Task directions >> Hand back the entries below exactly.

Given information >>
########

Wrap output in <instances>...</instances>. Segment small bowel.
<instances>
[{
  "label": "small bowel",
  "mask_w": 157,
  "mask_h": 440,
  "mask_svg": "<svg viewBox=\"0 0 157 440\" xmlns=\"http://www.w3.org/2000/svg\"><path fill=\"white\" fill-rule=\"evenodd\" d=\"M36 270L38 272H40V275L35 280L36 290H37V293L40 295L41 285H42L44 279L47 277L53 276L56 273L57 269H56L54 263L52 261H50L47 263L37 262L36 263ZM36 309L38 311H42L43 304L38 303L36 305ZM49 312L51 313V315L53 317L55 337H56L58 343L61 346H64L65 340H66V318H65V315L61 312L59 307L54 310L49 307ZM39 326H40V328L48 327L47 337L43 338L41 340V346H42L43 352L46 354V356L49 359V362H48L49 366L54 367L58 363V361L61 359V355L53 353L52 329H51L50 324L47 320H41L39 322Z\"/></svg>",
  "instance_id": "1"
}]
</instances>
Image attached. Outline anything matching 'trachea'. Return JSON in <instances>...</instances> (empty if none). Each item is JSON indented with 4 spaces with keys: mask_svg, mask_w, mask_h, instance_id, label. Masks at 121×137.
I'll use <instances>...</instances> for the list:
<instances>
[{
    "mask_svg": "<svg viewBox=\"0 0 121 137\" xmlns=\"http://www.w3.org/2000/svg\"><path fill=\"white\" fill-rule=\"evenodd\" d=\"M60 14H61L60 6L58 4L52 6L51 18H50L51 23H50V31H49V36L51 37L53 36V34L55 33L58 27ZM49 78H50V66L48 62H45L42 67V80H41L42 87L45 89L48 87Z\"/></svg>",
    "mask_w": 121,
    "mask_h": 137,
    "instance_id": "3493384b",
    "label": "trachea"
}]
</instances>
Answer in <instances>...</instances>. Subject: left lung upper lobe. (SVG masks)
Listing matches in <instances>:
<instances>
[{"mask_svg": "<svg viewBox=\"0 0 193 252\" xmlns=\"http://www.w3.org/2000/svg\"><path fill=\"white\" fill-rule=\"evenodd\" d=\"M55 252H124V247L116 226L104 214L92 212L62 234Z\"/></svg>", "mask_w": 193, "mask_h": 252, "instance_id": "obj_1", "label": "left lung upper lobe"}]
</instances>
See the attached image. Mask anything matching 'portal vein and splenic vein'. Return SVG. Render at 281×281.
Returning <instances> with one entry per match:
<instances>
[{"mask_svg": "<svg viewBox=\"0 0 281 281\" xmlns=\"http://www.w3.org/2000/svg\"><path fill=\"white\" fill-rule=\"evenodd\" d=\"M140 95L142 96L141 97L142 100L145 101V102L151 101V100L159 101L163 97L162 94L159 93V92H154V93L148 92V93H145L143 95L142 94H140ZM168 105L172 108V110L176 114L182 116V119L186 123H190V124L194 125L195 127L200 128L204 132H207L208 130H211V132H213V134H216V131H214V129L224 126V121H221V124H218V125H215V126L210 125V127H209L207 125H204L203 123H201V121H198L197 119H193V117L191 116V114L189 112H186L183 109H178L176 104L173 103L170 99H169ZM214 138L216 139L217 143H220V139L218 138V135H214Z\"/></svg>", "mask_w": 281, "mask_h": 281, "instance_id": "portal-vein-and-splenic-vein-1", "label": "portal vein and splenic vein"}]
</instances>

########

Reply >>
Wrap output in <instances>...</instances>. Segment small bowel.
<instances>
[{
  "label": "small bowel",
  "mask_w": 157,
  "mask_h": 440,
  "mask_svg": "<svg viewBox=\"0 0 157 440\" xmlns=\"http://www.w3.org/2000/svg\"><path fill=\"white\" fill-rule=\"evenodd\" d=\"M36 270L38 272H40V275L35 280L36 290H37V293L40 295L41 285H42L44 279L47 277L53 276L56 273L57 269H56L54 263L52 261H50L47 263L37 262L36 263ZM36 309L38 311H42L43 304L38 303L36 305ZM49 312L51 313V315L53 317L55 337H56L58 343L61 346H64L65 340H66V318H65V315L61 312L59 307L54 310L49 307ZM39 326H40V328L48 327L47 337L43 338L41 340V346H42L43 352L46 354V356L49 359V362H48L49 366L54 367L58 363V361L61 359V355L53 353L52 329H51L50 324L47 320H41L39 322Z\"/></svg>",
  "instance_id": "1"
}]
</instances>
Image attached. Outline anything matching 'trachea'. Return JSON in <instances>...</instances> (empty if none). Each item is JSON indented with 4 spaces with keys: mask_svg, mask_w, mask_h, instance_id, label. Masks at 121×137.
I'll use <instances>...</instances> for the list:
<instances>
[{
    "mask_svg": "<svg viewBox=\"0 0 121 137\" xmlns=\"http://www.w3.org/2000/svg\"><path fill=\"white\" fill-rule=\"evenodd\" d=\"M60 14H61L60 6L58 4L52 6L51 18H50L51 23H50V31H49V36L51 37L53 36V34L55 33L58 27ZM49 78H50V66L48 62H45L42 67V80H41L42 87L45 89L48 87Z\"/></svg>",
    "mask_w": 121,
    "mask_h": 137,
    "instance_id": "3493384b",
    "label": "trachea"
}]
</instances>
Answer in <instances>...</instances>. Subject: left lung upper lobe. (SVG masks)
Listing matches in <instances>:
<instances>
[{"mask_svg": "<svg viewBox=\"0 0 193 252\" xmlns=\"http://www.w3.org/2000/svg\"><path fill=\"white\" fill-rule=\"evenodd\" d=\"M55 252H124V247L116 226L104 214L92 212L62 234Z\"/></svg>", "mask_w": 193, "mask_h": 252, "instance_id": "obj_1", "label": "left lung upper lobe"}]
</instances>
See the attached image. Mask anything matching 'portal vein and splenic vein'. Return SVG. Render at 281×281.
Returning <instances> with one entry per match:
<instances>
[{"mask_svg": "<svg viewBox=\"0 0 281 281\" xmlns=\"http://www.w3.org/2000/svg\"><path fill=\"white\" fill-rule=\"evenodd\" d=\"M140 95L142 96L141 97L142 100L145 101V102L151 101V100L159 101L163 97L162 94L159 93V92H154V93L148 92V93H145L143 95L142 94H140ZM168 105L172 108V110L176 114L182 116V119L186 123H190V124L194 125L195 127L200 128L204 132H207L208 130H211V132H213V134H216V131H214V129L224 126V121H221V124H218V125H215V126L210 125V127H209L207 125H204L203 123H201V121H198L197 119H193V117L191 116V114L189 112H186L183 109H178L176 104L173 103L170 99H169ZM214 138L216 139L217 143H220V139L218 138V135H214Z\"/></svg>", "mask_w": 281, "mask_h": 281, "instance_id": "portal-vein-and-splenic-vein-1", "label": "portal vein and splenic vein"}]
</instances>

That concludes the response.